Vegan peanut potato stew

Warm up your soul with this hearty Vegan Peanut Potato Stew! Packed with potatoes, chickpeas, tomatoes, and rich peanut butter, this flavorful and protein-rich dish is a comforting one-pot meal that's perfect for any day. Ready in under an hour, it's an easy and nutritious vegan dinner option!

  • 21 Apr 2025
  • Cook time 35 min
  • Prep time 10 min
  • 6 Servings
  • 8 Ingredients

Vegan peanut potato stew

Vegan peanut potato stew is a hearty, nutty, and nutritious meal that's perfect for any season. This cozy dish combines the earthiness of potatoes with the rich, creamy texture of peanut butter, offering a delightful balance of flavors complemented by the subtle sweetness of chickpeas and the vibrant taste of tomatoes. Easy to prepare, this vegan stew is both satisfying and wholesome, making it an excellent choice for a family dinner or a nourishing lunch.

Ingredients:

1 potato
210g
1 onion
110g
1 tsp garlic
2.80g
1 can canned tomatoes
420g
1.50 cups chickpeas
360g
1/8 tsp dried thyme
1/8g
1 cup water
240g
1 cup peanut butter
260g

Instructions:

1. Prepare the Ingredients:
- Peel and dice the potato into small cubes.
- Chop the onion finely.
- Mince the garlic if not already done.
2. Cook the Vegetables:
- In a large pot, heat a small amount of oil or water over medium heat. Add the chopped onion and sauté until it becomes translucent, about 5-7 minutes.
- Add the minced garlic to the pot and cook for an additional 1-2 minutes, until fragrant.
3. Add the Main Components:
- Stir in the diced potato, canned tomatoes (including their juice), chickpeas, and dried thyme. Mix to combine all ingredients well.
4. Incorporate the Liquid:
- Pour in the water and give everything a good stir.
- Bring the mixture to a boil, then reduce the heat to a simmer. Cover the pot and let it cook for about 15-20 minutes, or until the potatoes are tender and easily pierced with a fork.
5. Add the Peanut Butter:
- Once the potatoes are cooked, stir in the peanut butter. Mix thoroughly until the peanut butter is fully incorporated and the stew has a creamy consistency.
6. Season and Serve:
- Taste the stew and adjust the seasoning as needed with salt and pepper.
- Serve hot, and enjoy your vegan peanut potato stew!

Tips:

- 1: Cut the potato into evenly sized cubes to ensure they cook at the same rate, making for a consistent texture throughout the stew.

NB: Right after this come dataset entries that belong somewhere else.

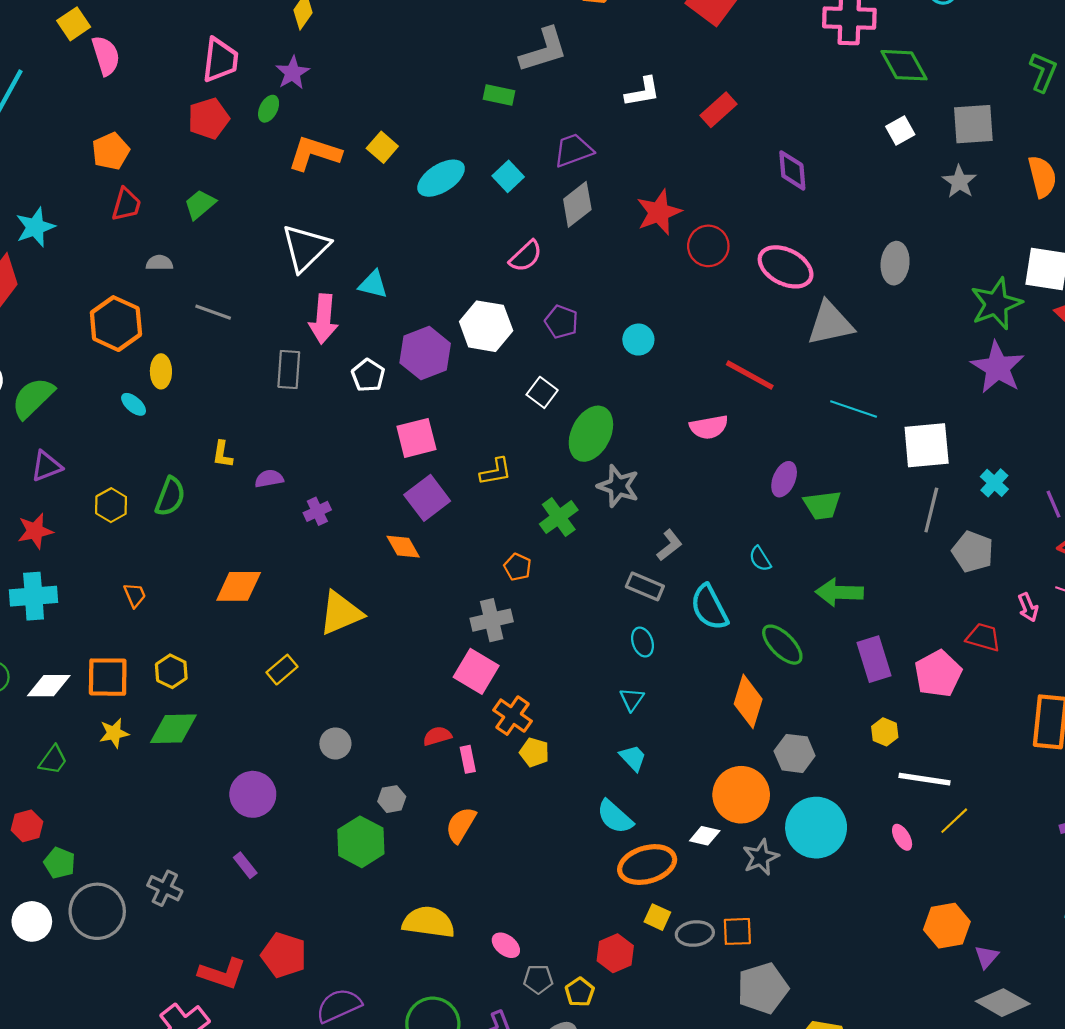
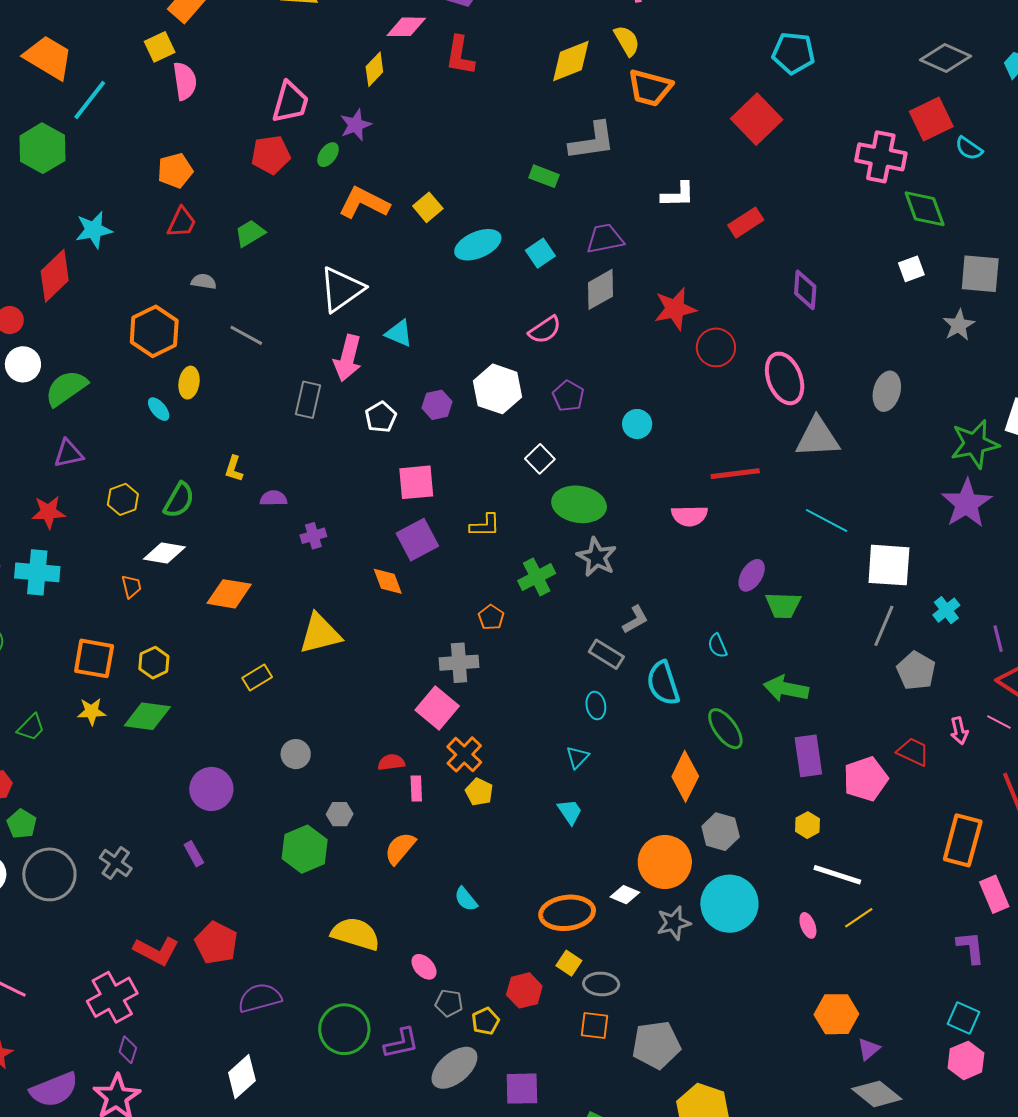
pink ellipse: (786, 267) -> (785, 378), turned 33
purple hexagon: (425, 353) -> (437, 405), size x0.6
red line: (750, 375) -> (735, 474), turned -45
green ellipse: (591, 434) -> (579, 504), turned 63
white diamond: (49, 686) -> (164, 553), moved
cyan semicircle: (615, 817) -> (466, 899), moved, size x0.7
orange square: (737, 931) -> (595, 1026), moved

- 2: Use a high-quality peanut butter that's free from added sugars and oils to keep the stew healthy and to highlight the natural flavors of the peanuts.

- 3: If you prefer a thicker stew, let it simmer uncovered for a longer period until you reach your desired consistency.

- 4: Feel free to customize the stew by adding other vegetables such as carrots, celery, or spinach to enhance the nutritional content and flavor.

- 5: Serve the stew with a squeeze of fresh lime or lemon juice to add a pop of acidity which helps balance out the richness of the peanut butter.

Our delicious vegan peanut potato stew is now ready to be devoured! The combination of tender potatoes, savory chickpeas, and the creamy richness of peanut butter creates a scrumptious and filling meal that's sure to become a new favorite. Serve it with some crusty bread or over a bed of rice for that perfect finishing touch. Enjoy the comforting and hearty flavors of this easy-to-make stew, and feel good knowing it's both vegan and nutritious!

Nutrition Facts
Serving Size270 grams
Energy
Calories 370kcal19%
Protein
Protein 14g9%
Carbohydrates
Carbohydrates 27g8%
Fiber 7g19%
Sugar 9g9%
Fat
Fat 24g27%
Saturated 4.51g15%
Cholesterol 0.00mg-
Vitamins
Vitamin A 15ug2%
Choline 50mg9%
Vitamin B1 0.52mg44%
Vitamin B2 0.15mg11%
Vitamin B3 7mg42%
Vitamin B6 0.69mg40%
Vitamin B9 70ug17%
Vitamin B12 0.00ug0%
Vitamin C 18mg19%
Vitamin E 4.46mg30%
Vitamin K 4.42ug4%
Minerals
Calcium, Ca 80mg6%
Copper, Cu 0.36mg40%
Iron, Fe 2.26mg21%
Magnesium, Mg 110mg25%
Phosphorus, P 230mg19%
Potassium, K 650mg19%
Selenium, Se 3.65ug7%
Sodium, Na 350mg23%
Zinc, Zn 1.74mg16%
Water
Water 200g-
* Percent Daily Values are based on a 2000 calorie diet. Your daily values may be higher or lower depending on your calorie needs.